1. Istrianna 2. Tango on the border 3. Sarajewska 4. A yiddishe crime story 5. Prodaj dinozaura 6. Giant donkey caravan 7. Sen musli 8. Barbarian's child 9. Kawony 10. Pora 11. W samochodzie taty 12. The silence of fish 13. Wycieraczki 14. The empty place song
Line-up:
Mikolaj Trzaska - bass clarinet, saxophones, farfissa, organs, accordion Andrzej Stasiuk - voice Jarogniew Milewski - keyboards & production Johannes Frisch - double bass Abbas Zulfugarof - double bass Olo Walicki - double bass Paul Wirkus - drums Tomasz Gwincinski - drums Jarek Czarnecki - drums
About:
We present another literary project in Kilogram Records. We decided to continue the series of linking music with literature started by Mikolaj Trzaska and Marcin Swietlicki's album "Cierpienie i Wypoczynek". Then there was Andruchoid recorded together with Ukrainian writer and poet Yuri Andrukhovych. And now the time has come for Andrzej Stasiuk and "Kantry"
The first impulse to record this album was the order of the Internet radio COPERNIKUS. The broadcast had its Berlin premiere in November 2005. However the idea to prepare something like a radio drama with participation of Andrzej Stasiuk had appeared much earlier. Mikolaj was collecting materials for this project for a few years. In the beginning he liked Stasiuk's voice timbre and the way he reads. Never before has he met, as he calls it, "a phenomenon of absorbing boredom filled with tension".

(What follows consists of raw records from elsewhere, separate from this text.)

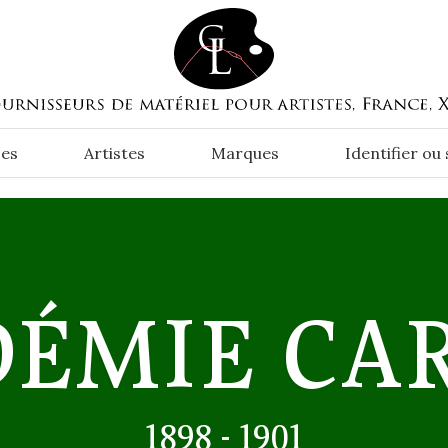
es
Artistes
Marques
Identifier ou
DÉMIE CA
1898 - 1901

At first they recorded fragments of the drama in the forest, then Stasiuk was sitting in the car where as he was reading the novel, he pressed accelerator pedal each time he came across a "rougher" part of the book. But most of these "sound scenes" dropped out in postproduction. On the whole a lot has been changed and finally the album "Kantry" resembled the Berlin broadcast to a small extent. Dictaphone recordings caused the most confusion. They come from Stasiuk's journey in the Balkans: Slovenia, Bosnia and Herzegovina. The Dictaphone served the role of a camera. It recorded everything that was possible to record, starting with the sounds of streets in Sarajevo, conversations in a Balkan bar and finishing with the singing of a muezzin from a minaret in Sarajevo.

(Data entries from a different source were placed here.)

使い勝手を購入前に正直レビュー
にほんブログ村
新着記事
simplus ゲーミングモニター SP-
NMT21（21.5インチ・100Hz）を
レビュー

The music on the album is to a great extent inspired by Stasiuk's prose. There are compositions written by Trzaska to Andrzej's theater plays - they have never been used in them because of their autonomy.
"Kantry" is a free translation of Stasiuk to the music language of Trzaska. "Kantry" is a diary of a journey.
Reviews:
Mikolaj Trzaska is a musician who deserves wider recognition than he does today. He is not only an excellent sax player, as a composer he is also not afraid to take risks and to look for a renewed, more expressive musical language without becoming too experimental or without chasing away potential listeners. He has made some really excellent sax trio albums with the brothers Marcin and Brat Oles, especially "LA Sketch Up" and "Mikro Muzik", both also issued on the Polish Kilogram Records and highly recommended. On these albums, jazz sounds as you've rarely heard it, soft-spoken, sophisticated, nostalgic, yet raw, creative and full of tension at the same time. Interesting. Next to these albums, he's also written a lot of work for theater and television, and this albums fits into that category. It was originally ordered for an internet radio drama, but the music on this album is far removed from the original idea. The input for the music appears to come, not from the play, but from dictaphone recordings made from the author's journey in the Balkans: Slovenia, Bosnia and Herzegovina. The dictaphone recorded everything that was possible to record, starting with the sounds of streets in Sarajevo, conversations in a Balkan bar and finishing with the singing of a muezzin from a minaret in Sarajevo, but also church bells can be heard, dogs barking, car doors slamming, etc. Right through these ambient sounds Mikolaj Trzaska weaves music in his own specific style, often solo, or accompanied in the lightest possible fashion, sometimes an accordion, often an organ, or just bass, or drums, but never with the whole band together. It is odd music, sometimes bizarre ("Barbarian's Child"), sometimes of extreme beauty ("The Silence of Fish"), but always airy and accessible. And what he makes of this is really powerful : the human emotions laid bare, pain, longing, distress, anxiety, joy, nostalgia. And it doesn't really matter whether you understand any of the Slavonic languages heard on the tape. Just let yourself go and listen to the fragile soul of man, made a little bit more eloquent by Mikolaj Trzaska. (stef, freejazz-stef.blogspot.com)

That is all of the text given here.